**Aim of the exercise**:
At the line containing "χειρουργείο αφού έφερε σοβαρό τραύμα στην", start repeating the entries exactly, and continue through the last line.

Collected data
:::

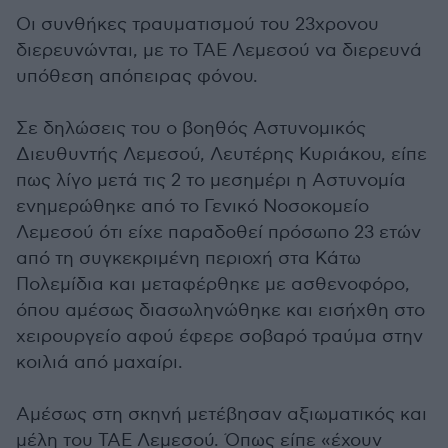
Οι συνθήκες τραυματισμού του 23χρονου
διερευνώνται, με το ΤΑΕ Λεμεσού να διερευνά
υπόθεση απόπειρας φόνου.
Σε δηλώσεις του ο βοηθός Αστυνομικός
Διευθυντής Λεμεσού, Λευτέρης Κυριάκου, είπε
πως λίγο μετά τις 2 το μεσημέρι η Αστυνομία
ενημερώθηκε από το Γενικό Νοσοκομείο
Λεμεσού ότι είχε παραδοθεί πρόσωπο 23 ετών
από τη συγκεκριμένη περιοχή στα Κάτω
Πολεμίδια και μεταφέρθηκε με ασθενοφόρο,
όπου αμέσως διασωληνώθηκε και εισήχθη στο
χειρουργείο αφού έφερε σοβαρό τραύμα στην
κοιλιά από μαχαίρι.
Αμέσως στη σκηνή μετέβησαν αξιωματικός και
μέλη του ΤΑΕ Λεμεσού. Όπως είπε «έχουν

:::

**Worked solution**:
χειρουργείο αφού έφερε σοβαρό τραύμα στην
κοιλιά από μαχαίρι.
Αμέσως στη σκηνή μετέβησαν αξιωματικός και
μέλη του ΤΑΕ Λεμεσού. Όπως είπε «έχουν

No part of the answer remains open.